Lucara Diamond Corp. says it is retaining its tennis-sized diamond it unearthed at Karowe diamond mine in Botswana after it failed to sell at a London auction. The 1,109 carat Type IIa Lesedi La Rona diamond was hoped could be sold for $70 million, but failed to meet the reserve at Sotheby’s. The highest bid according to reports was $61 million, which was $9 million short of the reserve.
“….the Company will be retaining the exceptional 1,109 carat Type IIa Lesedi La Rona diamond as bidding did not meet the reserve price at the auction held this evening at Sotheby’s in London,” Lucara Chief Executive Officer, William Lamb said in a brief statement following the auction.
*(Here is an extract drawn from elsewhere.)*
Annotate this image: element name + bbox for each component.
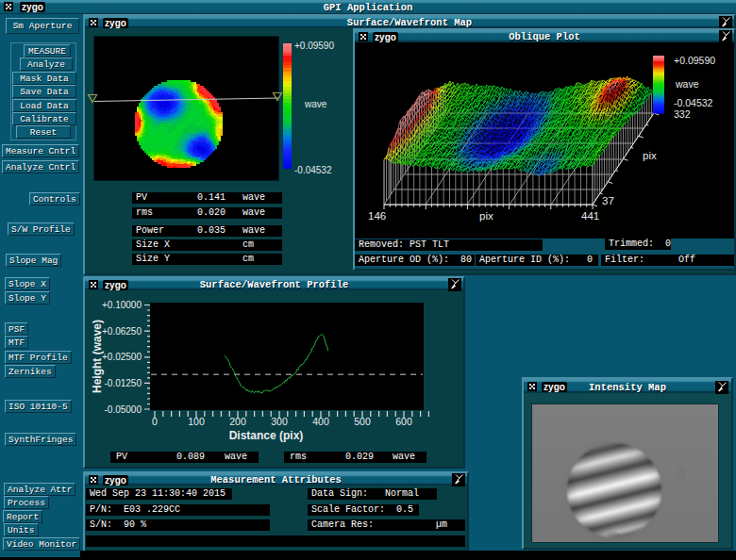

The stone which originated from the south lobe of Lucara’s Karowe Mine is the world’s second largest gem quality diamond ever recovered and the largest ever to be recovered through a modern processing facility.
The stone, which measures 65mm x 56mm x 40mm in size, was recovered by the newly installed Large Diamond Recovery (“LDR”) XRT machines at the mine.
However, the company said as part of the plan for the auction at Sotheby’s in London, it put 3 small stones up for sale (5.44 carat, 5.62 carats and 5.86 carats) raising approximately US$104, 000. “Lucara will match this amount and the total proceeds will be for charities in Botswana,” the company said.
In May, Lucara sold 812.77 carat stone for $63 million.